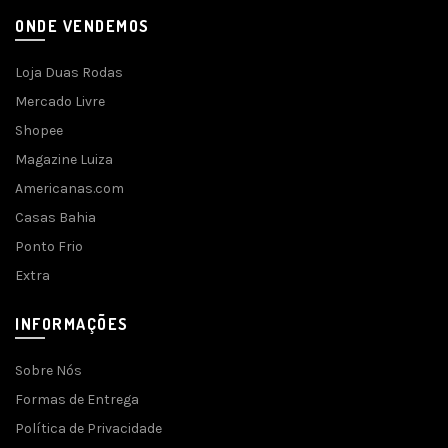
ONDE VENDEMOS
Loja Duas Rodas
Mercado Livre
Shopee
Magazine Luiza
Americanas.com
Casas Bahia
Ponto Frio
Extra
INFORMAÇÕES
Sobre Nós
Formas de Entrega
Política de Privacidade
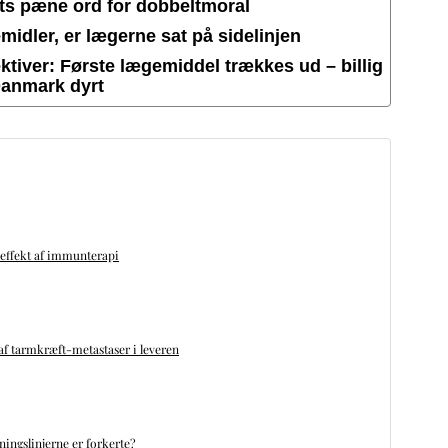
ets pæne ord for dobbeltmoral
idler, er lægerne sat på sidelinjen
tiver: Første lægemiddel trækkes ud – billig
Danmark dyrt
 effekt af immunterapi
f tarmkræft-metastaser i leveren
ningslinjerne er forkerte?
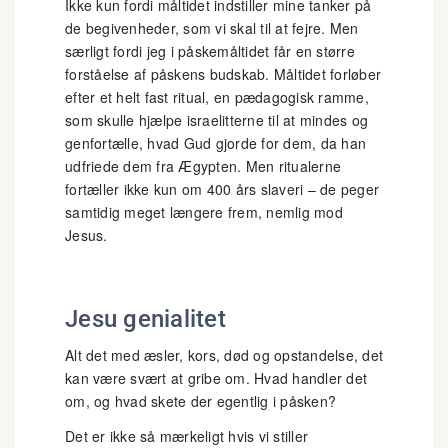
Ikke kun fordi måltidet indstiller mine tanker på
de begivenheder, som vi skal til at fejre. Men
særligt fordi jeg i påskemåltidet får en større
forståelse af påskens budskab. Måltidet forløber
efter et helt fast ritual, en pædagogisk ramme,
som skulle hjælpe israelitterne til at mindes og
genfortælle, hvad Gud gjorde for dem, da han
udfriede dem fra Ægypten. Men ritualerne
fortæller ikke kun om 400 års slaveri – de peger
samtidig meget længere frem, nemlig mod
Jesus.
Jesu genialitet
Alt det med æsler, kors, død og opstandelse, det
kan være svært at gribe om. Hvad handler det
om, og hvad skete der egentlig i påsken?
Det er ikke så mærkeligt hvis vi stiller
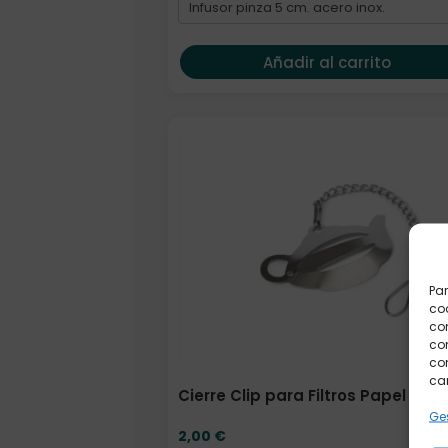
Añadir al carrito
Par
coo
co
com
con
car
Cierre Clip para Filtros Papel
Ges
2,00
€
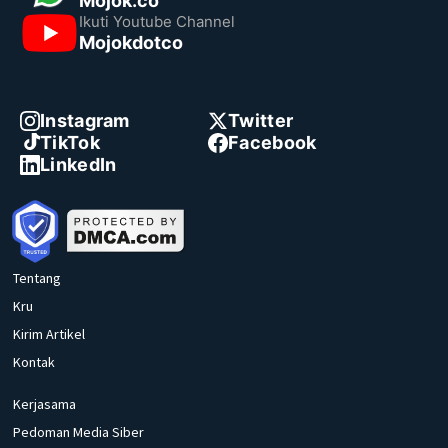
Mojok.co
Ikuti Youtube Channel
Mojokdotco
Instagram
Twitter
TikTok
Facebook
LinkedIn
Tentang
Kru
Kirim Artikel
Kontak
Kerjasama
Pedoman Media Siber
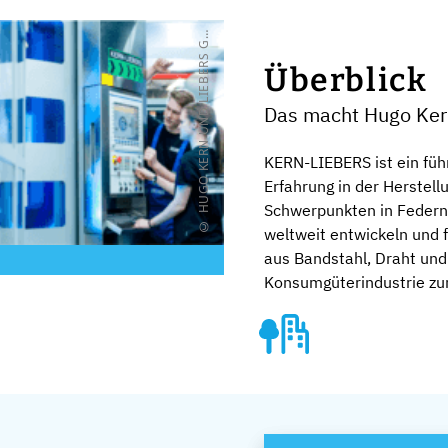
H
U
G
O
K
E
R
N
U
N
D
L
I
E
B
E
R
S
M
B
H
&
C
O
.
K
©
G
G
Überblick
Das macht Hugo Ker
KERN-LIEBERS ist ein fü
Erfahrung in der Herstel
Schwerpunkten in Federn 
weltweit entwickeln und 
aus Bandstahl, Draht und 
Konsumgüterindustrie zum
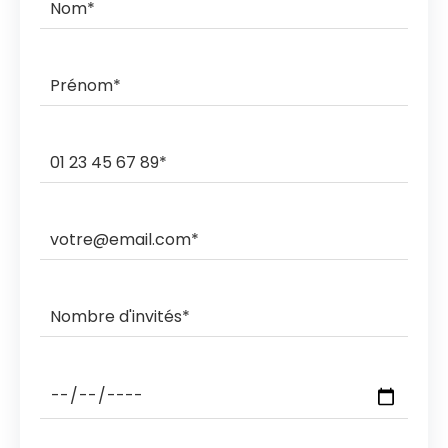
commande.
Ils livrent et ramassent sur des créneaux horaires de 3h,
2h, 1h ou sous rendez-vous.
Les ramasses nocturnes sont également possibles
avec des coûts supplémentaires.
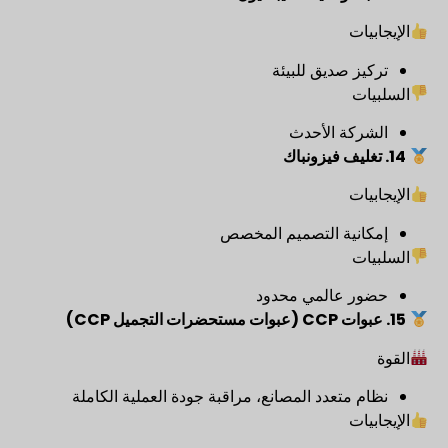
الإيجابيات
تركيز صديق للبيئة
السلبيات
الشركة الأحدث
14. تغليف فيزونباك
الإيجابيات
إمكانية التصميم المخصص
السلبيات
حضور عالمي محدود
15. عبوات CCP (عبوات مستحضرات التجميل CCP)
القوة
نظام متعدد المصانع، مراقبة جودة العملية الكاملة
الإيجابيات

* * *

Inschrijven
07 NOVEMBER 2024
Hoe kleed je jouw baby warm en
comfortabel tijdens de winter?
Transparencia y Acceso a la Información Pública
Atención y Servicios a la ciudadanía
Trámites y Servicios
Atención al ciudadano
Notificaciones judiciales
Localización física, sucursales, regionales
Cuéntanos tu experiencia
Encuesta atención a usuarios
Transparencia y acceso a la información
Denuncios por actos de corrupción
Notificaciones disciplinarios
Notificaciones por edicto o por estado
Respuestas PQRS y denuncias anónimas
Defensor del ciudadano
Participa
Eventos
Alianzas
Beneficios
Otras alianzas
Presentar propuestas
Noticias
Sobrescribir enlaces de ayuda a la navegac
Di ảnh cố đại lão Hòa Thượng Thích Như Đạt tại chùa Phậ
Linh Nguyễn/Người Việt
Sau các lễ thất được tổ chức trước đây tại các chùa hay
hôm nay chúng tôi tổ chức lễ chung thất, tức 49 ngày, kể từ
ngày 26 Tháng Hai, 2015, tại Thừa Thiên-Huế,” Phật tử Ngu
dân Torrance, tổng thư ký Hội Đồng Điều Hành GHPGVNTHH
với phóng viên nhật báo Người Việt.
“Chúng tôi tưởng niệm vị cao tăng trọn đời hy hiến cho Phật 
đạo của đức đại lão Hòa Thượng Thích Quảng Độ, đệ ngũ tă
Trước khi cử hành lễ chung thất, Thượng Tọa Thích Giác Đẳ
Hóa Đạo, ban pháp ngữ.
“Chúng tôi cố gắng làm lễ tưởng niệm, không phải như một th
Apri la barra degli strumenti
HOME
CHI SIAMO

* * *

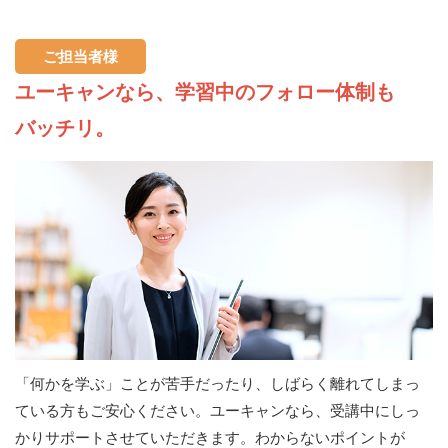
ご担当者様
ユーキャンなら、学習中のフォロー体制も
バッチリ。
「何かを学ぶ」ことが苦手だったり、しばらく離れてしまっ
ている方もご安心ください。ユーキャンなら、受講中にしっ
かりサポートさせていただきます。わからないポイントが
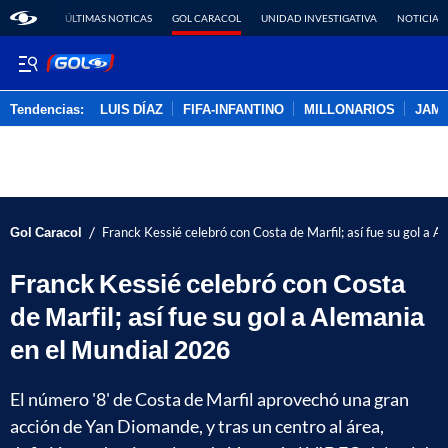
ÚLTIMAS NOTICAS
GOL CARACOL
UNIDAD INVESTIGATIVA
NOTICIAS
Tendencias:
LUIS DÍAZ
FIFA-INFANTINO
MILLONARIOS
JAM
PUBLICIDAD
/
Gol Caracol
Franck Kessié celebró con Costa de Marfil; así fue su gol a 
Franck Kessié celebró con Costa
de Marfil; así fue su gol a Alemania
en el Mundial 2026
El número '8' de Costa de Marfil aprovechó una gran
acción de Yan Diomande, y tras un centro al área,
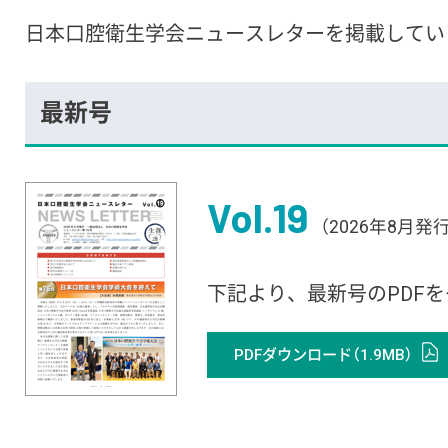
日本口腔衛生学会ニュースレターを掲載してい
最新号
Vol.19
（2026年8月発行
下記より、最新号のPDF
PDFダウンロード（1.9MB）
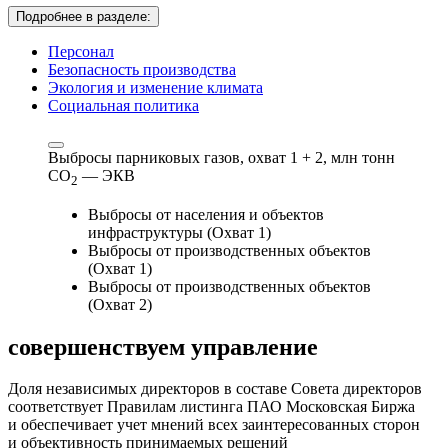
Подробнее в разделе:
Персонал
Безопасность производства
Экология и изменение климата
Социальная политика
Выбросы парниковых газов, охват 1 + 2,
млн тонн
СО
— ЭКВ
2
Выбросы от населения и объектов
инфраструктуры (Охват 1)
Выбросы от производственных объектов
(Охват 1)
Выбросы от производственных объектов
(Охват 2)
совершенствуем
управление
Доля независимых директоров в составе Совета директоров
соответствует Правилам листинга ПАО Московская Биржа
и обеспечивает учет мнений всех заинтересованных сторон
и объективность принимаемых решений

Aim of the exercise
The lines to return are those with the string "ciudadano" in them; copy each from the entries above.

Response below
Atención al ciudadano
Defensor del ciudadano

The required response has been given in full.